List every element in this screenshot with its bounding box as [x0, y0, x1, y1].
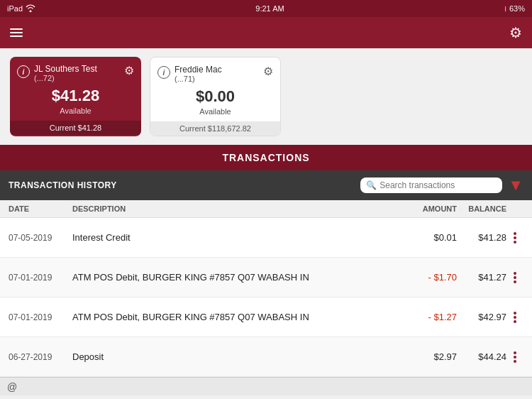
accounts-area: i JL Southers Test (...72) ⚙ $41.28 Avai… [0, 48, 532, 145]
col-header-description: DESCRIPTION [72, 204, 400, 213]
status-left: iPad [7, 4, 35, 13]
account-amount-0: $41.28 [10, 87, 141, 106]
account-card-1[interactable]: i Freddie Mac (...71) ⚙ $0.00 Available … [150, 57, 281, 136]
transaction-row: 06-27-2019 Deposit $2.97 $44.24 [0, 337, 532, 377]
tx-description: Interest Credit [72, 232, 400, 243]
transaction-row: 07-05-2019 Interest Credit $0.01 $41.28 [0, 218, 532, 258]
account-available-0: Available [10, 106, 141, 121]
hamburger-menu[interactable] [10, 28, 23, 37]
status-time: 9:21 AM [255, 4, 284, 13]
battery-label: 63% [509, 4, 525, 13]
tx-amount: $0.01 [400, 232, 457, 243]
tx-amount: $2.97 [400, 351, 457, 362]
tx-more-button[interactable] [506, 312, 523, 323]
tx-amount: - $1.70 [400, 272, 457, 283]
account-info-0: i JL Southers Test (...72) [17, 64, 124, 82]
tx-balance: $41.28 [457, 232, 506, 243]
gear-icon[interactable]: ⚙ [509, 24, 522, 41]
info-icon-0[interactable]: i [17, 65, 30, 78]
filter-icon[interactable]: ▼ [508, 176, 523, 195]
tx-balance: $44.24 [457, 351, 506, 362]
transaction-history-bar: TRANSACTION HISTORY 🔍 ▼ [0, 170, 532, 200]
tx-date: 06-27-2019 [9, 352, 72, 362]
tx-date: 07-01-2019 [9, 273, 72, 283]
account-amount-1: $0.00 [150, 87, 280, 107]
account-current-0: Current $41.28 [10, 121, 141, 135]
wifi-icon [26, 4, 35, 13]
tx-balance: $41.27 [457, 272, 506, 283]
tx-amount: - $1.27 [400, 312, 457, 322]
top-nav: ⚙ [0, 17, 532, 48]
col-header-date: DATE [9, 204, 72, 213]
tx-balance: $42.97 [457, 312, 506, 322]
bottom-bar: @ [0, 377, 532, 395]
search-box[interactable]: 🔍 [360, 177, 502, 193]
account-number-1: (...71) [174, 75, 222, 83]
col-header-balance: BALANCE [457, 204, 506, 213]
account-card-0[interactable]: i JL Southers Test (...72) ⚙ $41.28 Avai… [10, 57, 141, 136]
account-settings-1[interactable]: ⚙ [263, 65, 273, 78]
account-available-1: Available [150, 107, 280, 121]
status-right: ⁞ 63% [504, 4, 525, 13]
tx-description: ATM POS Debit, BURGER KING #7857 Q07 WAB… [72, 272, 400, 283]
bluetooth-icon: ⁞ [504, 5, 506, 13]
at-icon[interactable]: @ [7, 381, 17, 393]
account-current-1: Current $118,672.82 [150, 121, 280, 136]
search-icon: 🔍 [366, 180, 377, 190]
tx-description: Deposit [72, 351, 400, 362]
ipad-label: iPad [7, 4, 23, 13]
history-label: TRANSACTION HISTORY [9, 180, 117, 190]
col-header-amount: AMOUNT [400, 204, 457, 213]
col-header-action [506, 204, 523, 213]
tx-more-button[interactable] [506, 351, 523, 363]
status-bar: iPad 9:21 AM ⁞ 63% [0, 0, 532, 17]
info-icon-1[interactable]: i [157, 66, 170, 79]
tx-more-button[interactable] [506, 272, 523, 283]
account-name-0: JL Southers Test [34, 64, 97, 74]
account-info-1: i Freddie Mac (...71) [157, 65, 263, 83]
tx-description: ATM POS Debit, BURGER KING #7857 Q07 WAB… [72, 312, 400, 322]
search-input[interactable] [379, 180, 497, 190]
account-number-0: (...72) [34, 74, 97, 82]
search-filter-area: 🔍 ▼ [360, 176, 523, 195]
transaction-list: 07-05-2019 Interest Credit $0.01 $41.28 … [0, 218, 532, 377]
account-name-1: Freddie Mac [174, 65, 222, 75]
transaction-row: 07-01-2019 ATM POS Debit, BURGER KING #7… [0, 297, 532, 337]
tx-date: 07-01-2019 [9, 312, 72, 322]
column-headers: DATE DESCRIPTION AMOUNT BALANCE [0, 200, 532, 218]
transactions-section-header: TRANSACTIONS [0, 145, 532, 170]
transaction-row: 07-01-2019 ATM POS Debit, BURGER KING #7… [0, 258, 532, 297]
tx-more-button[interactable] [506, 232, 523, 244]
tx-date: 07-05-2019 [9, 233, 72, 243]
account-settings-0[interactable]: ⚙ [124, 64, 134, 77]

──────

WHAT THE TASK REQUIRES: Hand back the data exactly as it appears, with all pictures cut.

WRITTEN REPLY:
List every element in this screenshot with its bounding box as [x0, y0, x1, y1].
accounts-area: i JL Southers Test (...72) ⚙ $41.28 Avai… [0, 48, 532, 145]
col-header-description: DESCRIPTION [72, 204, 400, 213]
status-left: iPad [7, 4, 35, 13]
account-amount-0: $41.28 [10, 87, 141, 106]
account-card-1[interactable]: i Freddie Mac (...71) ⚙ $0.00 Available … [150, 57, 281, 136]
transaction-row: 06-27-2019 Deposit $2.97 $44.24 [0, 337, 532, 377]
tx-description: Interest Credit [72, 232, 400, 243]
transaction-row: 07-05-2019 Interest Credit $0.01 $41.28 [0, 218, 532, 258]
account-available-0: Available [10, 106, 141, 121]
hamburger-menu[interactable] [10, 28, 23, 37]
status-time: 9:21 AM [255, 4, 284, 13]
battery-label: 63% [509, 4, 525, 13]
tx-amount: $0.01 [400, 232, 457, 243]
tx-amount: $2.97 [400, 351, 457, 362]
tx-more-button[interactable] [506, 312, 523, 323]
tx-amount: - $1.70 [400, 272, 457, 283]
account-info-0: i JL Southers Test (...72) [17, 64, 124, 82]
tx-balance: $41.28 [457, 232, 506, 243]
gear-icon[interactable]: ⚙ [509, 24, 522, 41]
info-icon-0[interactable]: i [17, 65, 30, 78]
filter-icon[interactable]: ▼ [508, 176, 523, 195]
tx-balance: $44.24 [457, 351, 506, 362]
transaction-history-bar: TRANSACTION HISTORY 🔍 ▼ [0, 170, 532, 200]
tx-date: 06-27-2019 [9, 352, 72, 362]
tx-date: 07-01-2019 [9, 273, 72, 283]
account-amount-1: $0.00 [150, 87, 280, 107]
account-current-0: Current $41.28 [10, 121, 141, 135]
wifi-icon [26, 4, 35, 13]
tx-balance: $41.27 [457, 272, 506, 283]
tx-amount: - $1.27 [400, 312, 457, 322]
top-nav: ⚙ [0, 17, 532, 48]
col-header-date: DATE [9, 204, 72, 213]
tx-balance: $42.97 [457, 312, 506, 322]
bottom-bar: @ [0, 377, 532, 395]
search-box[interactable]: 🔍 [360, 177, 502, 193]
account-number-1: (...71) [174, 75, 222, 83]
col-header-balance: BALANCE [457, 204, 506, 213]
account-card-0[interactable]: i JL Southers Test (...72) ⚙ $41.28 Avai… [10, 57, 141, 136]
account-settings-1[interactable]: ⚙ [263, 65, 273, 78]
account-available-1: Available [150, 107, 280, 121]
status-right: ⁞ 63% [504, 4, 525, 13]
tx-description: ATM POS Debit, BURGER KING #7857 Q07 WAB… [72, 272, 400, 283]
bluetooth-icon: ⁞ [504, 5, 506, 13]
at-icon[interactable]: @ [7, 381, 17, 393]
account-current-1: Current $118,672.82 [150, 121, 280, 136]
search-icon: 🔍 [366, 180, 377, 190]
tx-description: Deposit [72, 351, 400, 362]
ipad-label: iPad [7, 4, 23, 13]
history-label: TRANSACTION HISTORY [9, 180, 117, 190]
col-header-amount: AMOUNT [400, 204, 457, 213]
col-header-action [506, 204, 523, 213]
tx-more-button[interactable] [506, 351, 523, 363]
status-bar: iPad 9:21 AM ⁞ 63% [0, 0, 532, 17]
info-icon-1[interactable]: i [157, 66, 170, 79]
tx-more-button[interactable] [506, 272, 523, 283]
account-name-0: JL Southers Test [34, 64, 97, 74]
account-info-1: i Freddie Mac (...71) [157, 65, 263, 83]
tx-description: ATM POS Debit, BURGER KING #7857 Q07 WAB… [72, 312, 400, 322]
search-input[interactable] [379, 180, 497, 190]
account-number-0: (...72) [34, 74, 97, 82]
search-filter-area: 🔍 ▼ [360, 176, 523, 195]
transaction-list: 07-05-2019 Interest Credit $0.01 $41.28 … [0, 218, 532, 377]
account-name-1: Freddie Mac [174, 65, 222, 75]
transaction-row: 07-01-2019 ATM POS Debit, BURGER KING #7… [0, 297, 532, 337]
tx-date: 07-01-2019 [9, 312, 72, 322]
column-headers: DATE DESCRIPTION AMOUNT BALANCE [0, 200, 532, 218]
transactions-section-header: TRANSACTIONS [0, 145, 532, 170]
transaction-row: 07-01-2019 ATM POS Debit, BURGER KING #7… [0, 258, 532, 297]
tx-more-button[interactable] [506, 232, 523, 244]
tx-date: 07-05-2019 [9, 233, 72, 243]
account-settings-0[interactable]: ⚙ [124, 64, 134, 77]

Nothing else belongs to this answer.